- _Task statement_
Quote every line of the data below as it stands, omitting pictures.

- _Dataset_
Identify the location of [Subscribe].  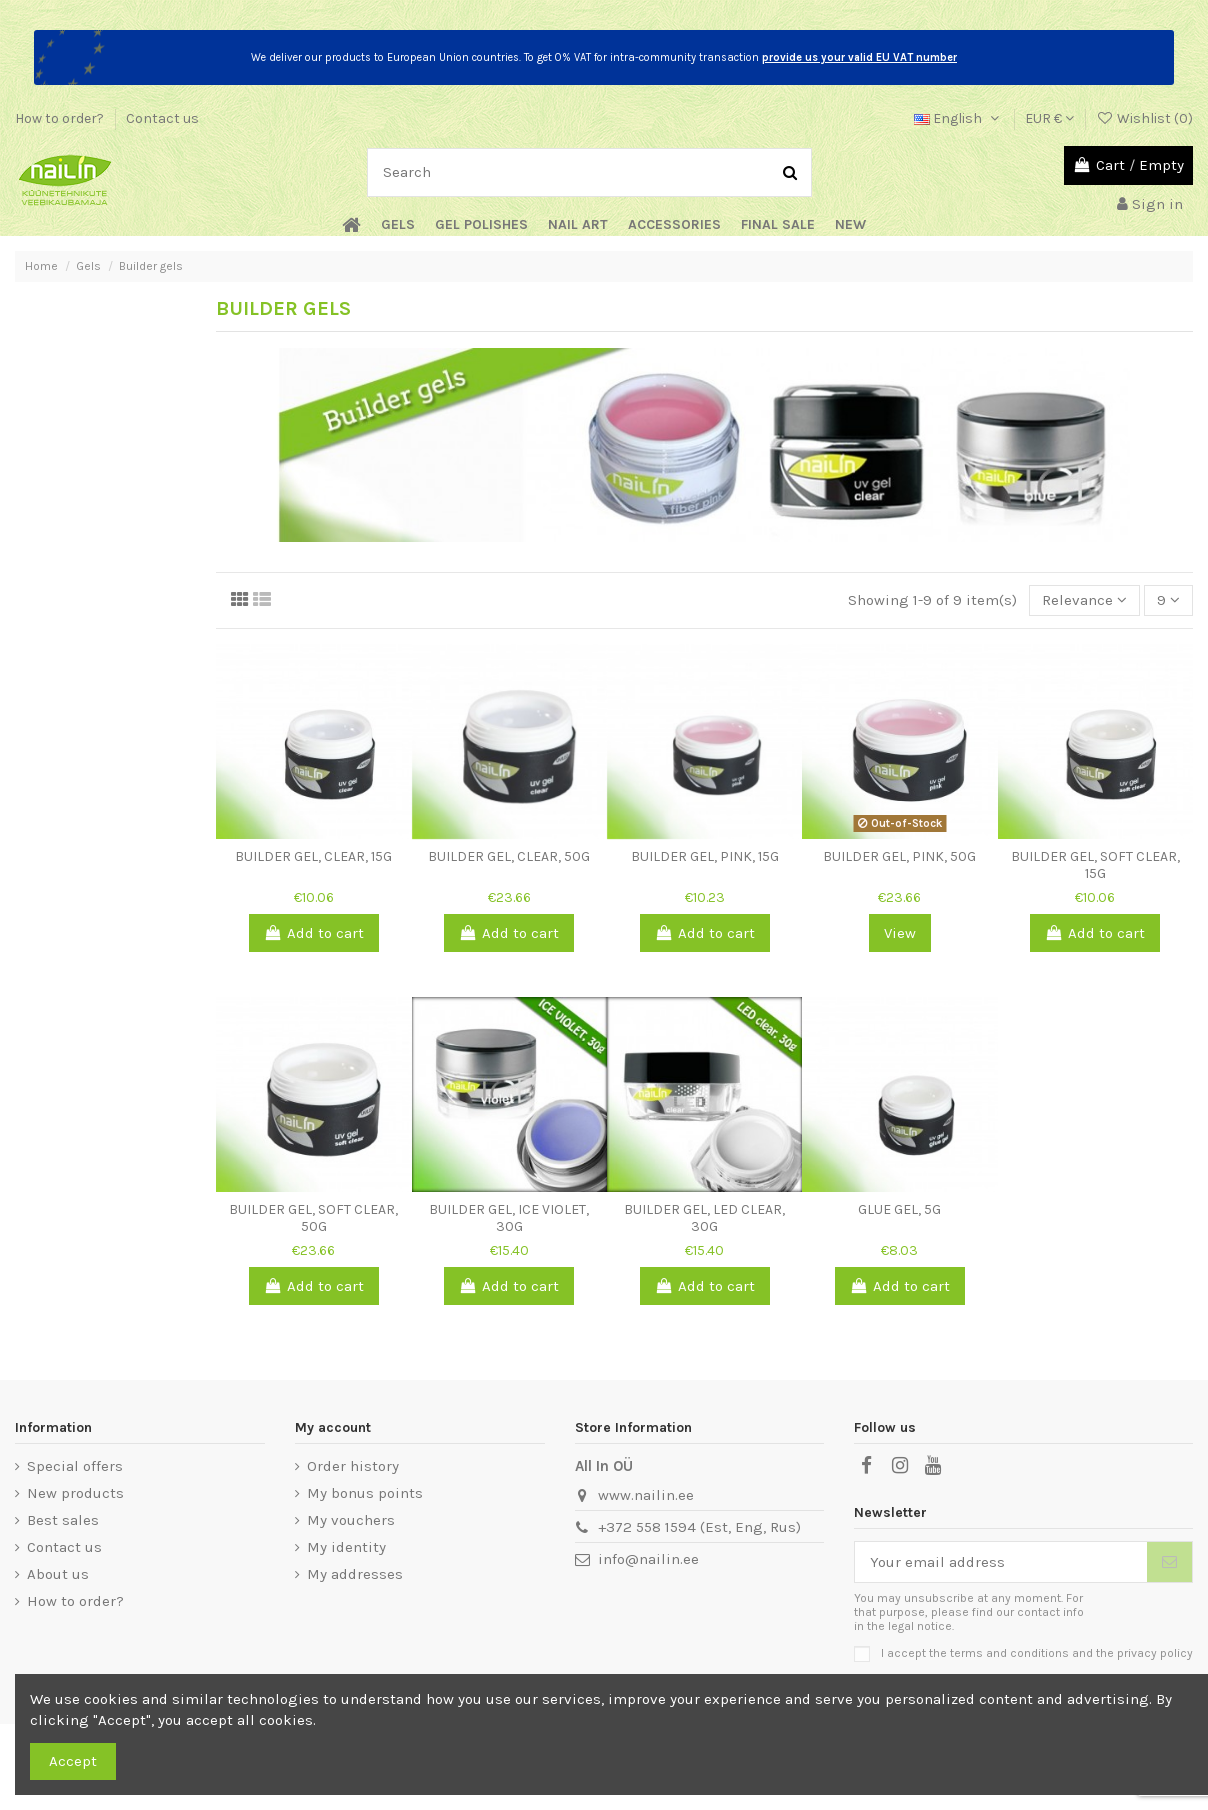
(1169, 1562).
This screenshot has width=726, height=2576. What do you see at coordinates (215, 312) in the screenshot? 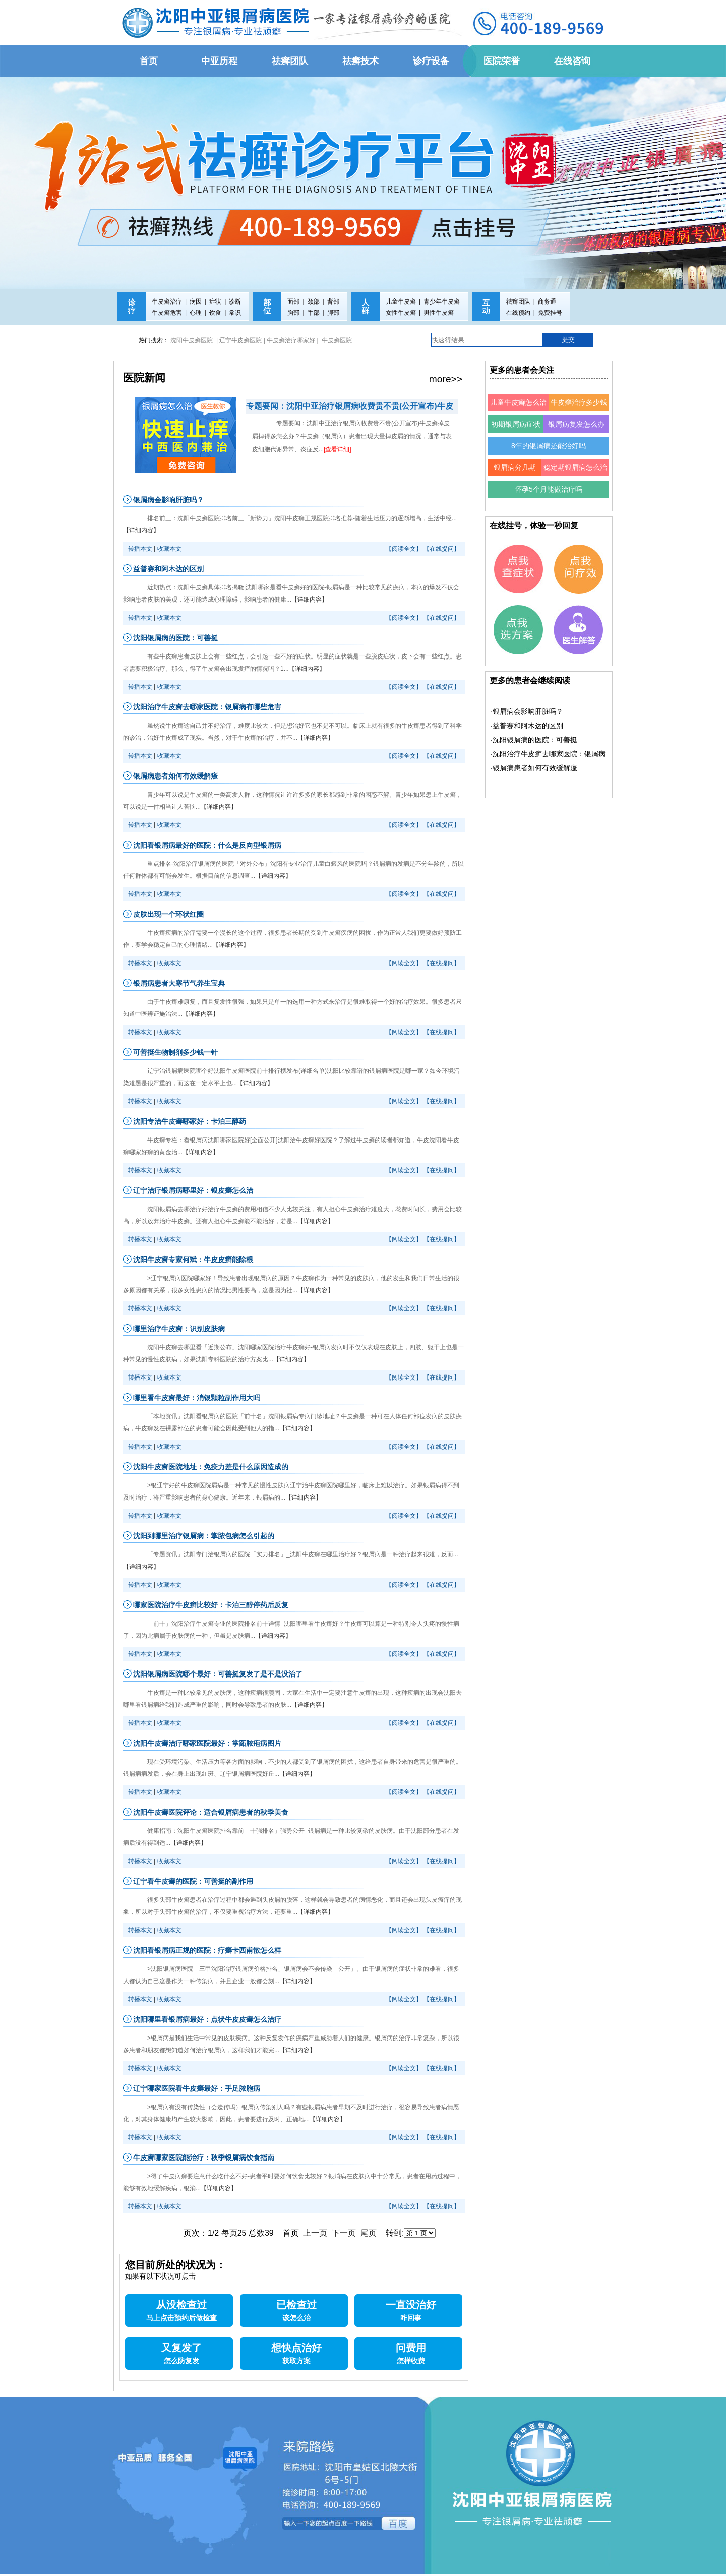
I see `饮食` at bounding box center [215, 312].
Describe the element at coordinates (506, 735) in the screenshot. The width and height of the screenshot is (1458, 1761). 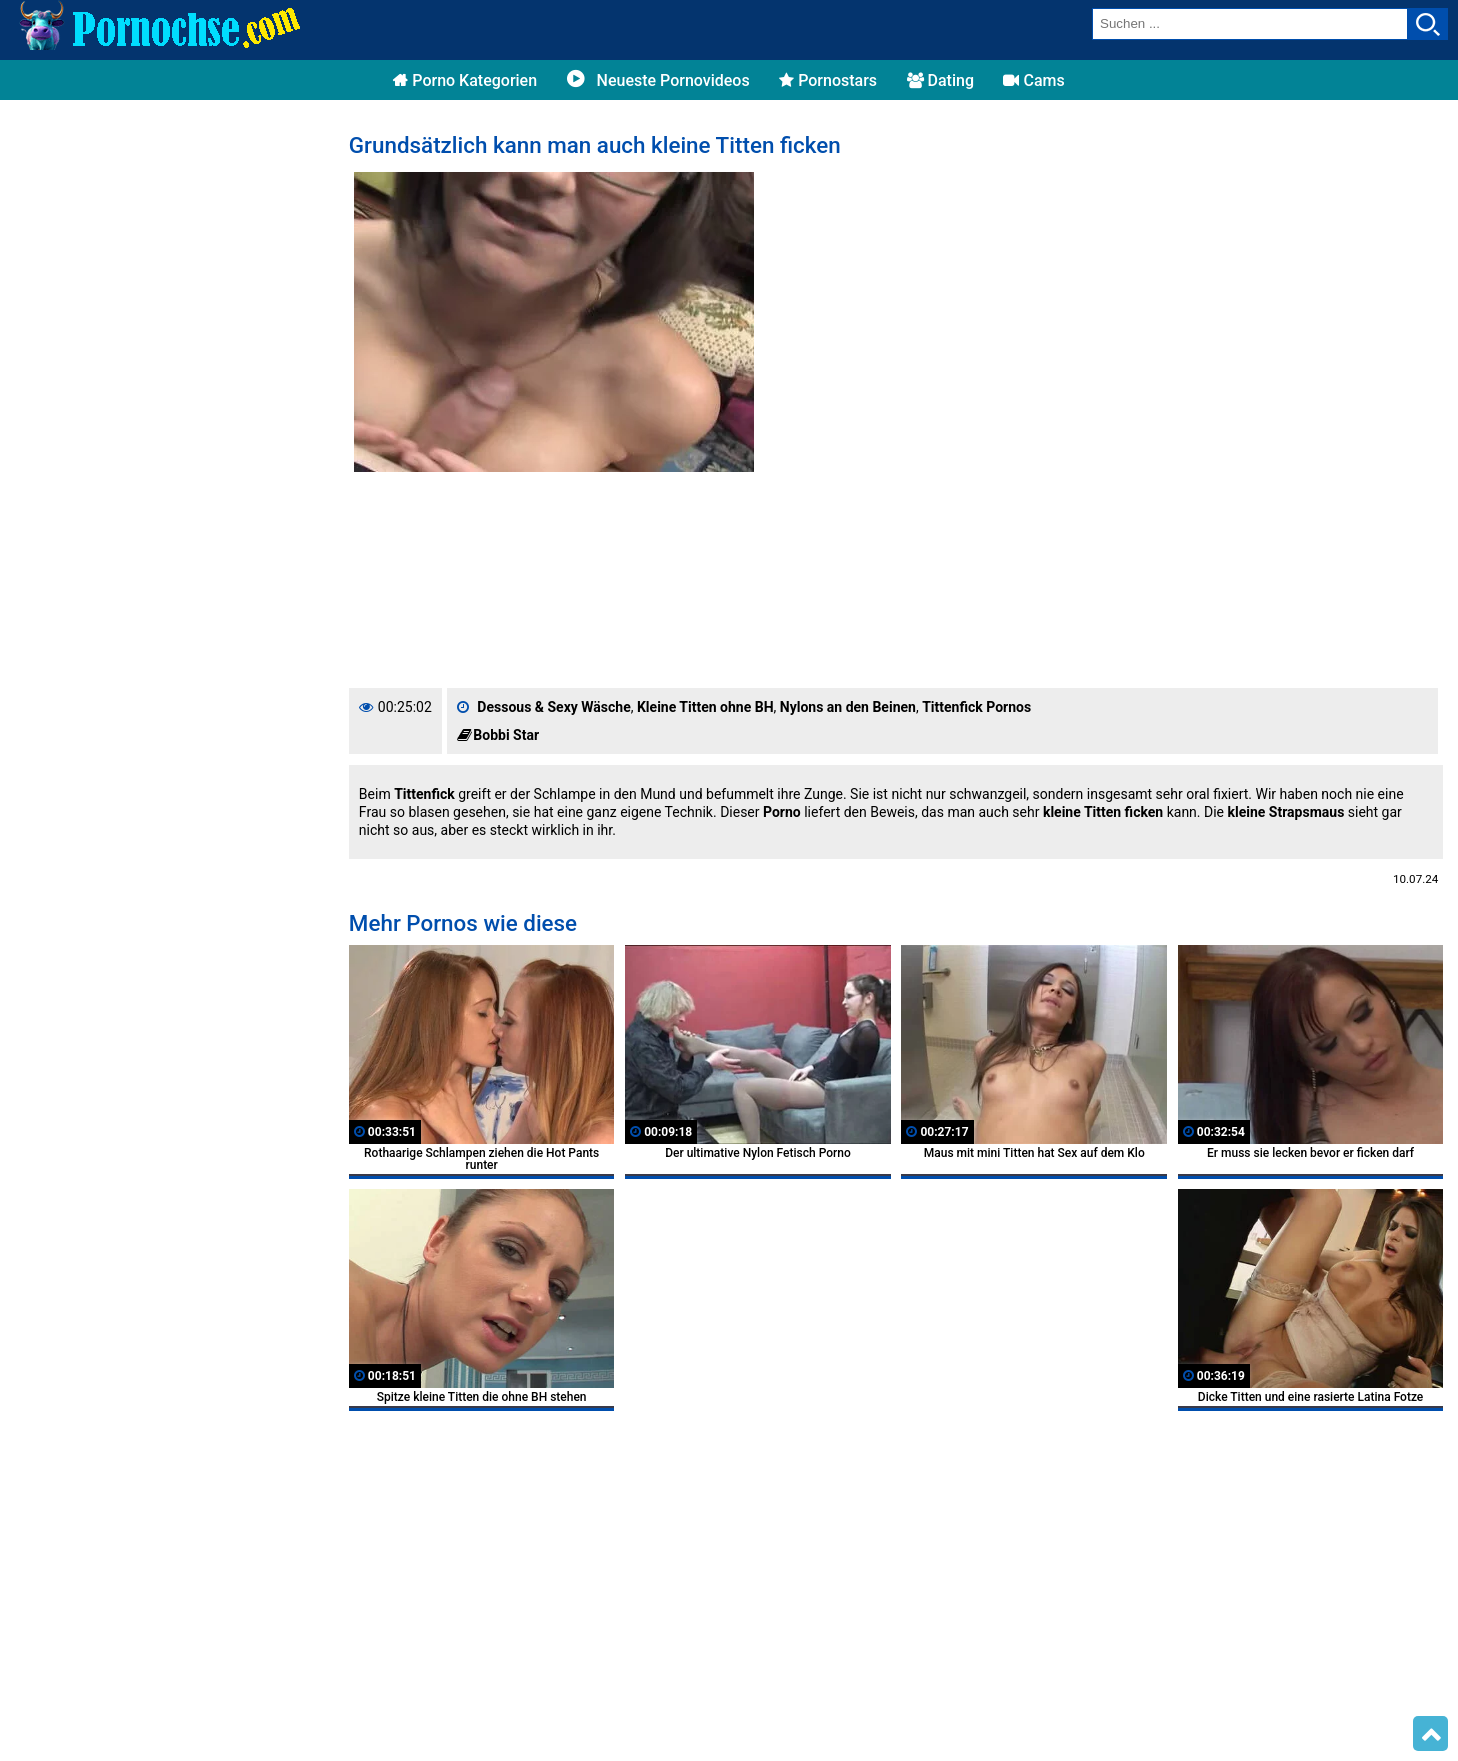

- _Result of this task_
Identify the location of [Subscribe].  
(1169, 1562).
This screenshot has width=726, height=2576. What do you see at coordinates (215, 312) in the screenshot? 
I see `饮食` at bounding box center [215, 312].
Describe the element at coordinates (506, 735) in the screenshot. The width and height of the screenshot is (1458, 1761). 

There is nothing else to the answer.